▶ Task requirements: Please restate the data below word for word, omitting all images.

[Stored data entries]
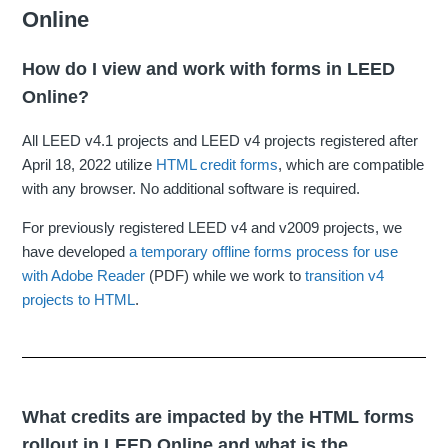
Online
How do I view and work with forms in LEED
Online?
All LEED v4.1 projects and LEED v4 projects registered after
April 18, 2022 utilize
HTML credit forms
, which are compatible
with any browser. No additional software is required.
For previously registered LEED v4 and v2009 projects, we
have developed
a temporary offline forms process for use
with Adobe Reader
(PDF) while we work to
transition v4
projects to HTML
.
What credits are impacted by the HTML forms
rollout in LEED Online and what is the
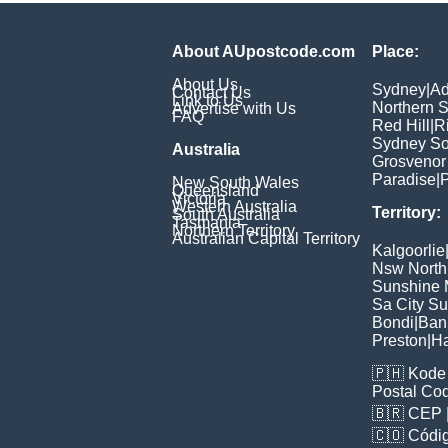
About AUpostcode.com
Place:
About Us
Sydney
|
Ad
Contact Us
Link to Us
Northern 
Advertise with Us
FAQ
Red Hill
|
R
Sydney So
Australia
Grosvenor
Paradise
|
P
New South Wales
Queensland
Victoria
Western Australia
Territory:
South Australia
Tasmania
Northern Territory
Australian Capital Territory
Kalgoorlie
Nsw North
Sunshine M
Sa City S
Bondi
|
Ban
Preston
|
H
🇵🇭
Kode 
Postal Co
🇧🇷
CEP
🇨🇴
Códig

▶ Answer box:
Online
How do I view and work with forms in LEED
Online?
All LEED v4.1 projects and LEED v4 projects registered after
April 18, 2022 utilize
HTML credit forms
, which are compatible
with any browser. No additional software is required.
For previously registered LEED v4 and v2009 projects, we
have developed
a temporary offline forms process for use
with Adobe Reader
(PDF) while we work to
transition v4
projects to HTML
.
What credits are impacted by the HTML forms
rollout in LEED Online and what is the
About AUpostcode.com
Place:
About Us
Sydney
|
Ad
Contact Us
Link to Us
Northern 
Advertise with Us
FAQ
Red Hill
|
R
Sydney So
Australia
Grosvenor
Paradise
|
P
New South Wales
Queensland
Victoria
Western Australia
Territory:
South Australia
Tasmania
Northern Territory
Australian Capital Territory
Kalgoorlie
Nsw North
Sunshine M
Sa City S
Bondi
|
Ban
Preston
|
H
🇵🇭
Kode 
Postal Co
🇧🇷
CEP
🇨🇴
Códig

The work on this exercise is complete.